- Exercise description
The records below need to be set down again exactly; their images stay out.

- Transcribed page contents
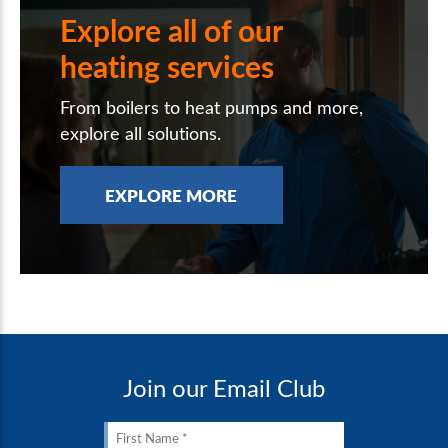
Explore all of our
heating services
From boilers to heat pumps and more,
explore all solutions.
EXPLORE MORE
Join our Email Club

- Response below
Explore all of our
heating services
From boilers to heat pumps and more,
explore all solutions.
EXPLORE MORE
Join our Email Club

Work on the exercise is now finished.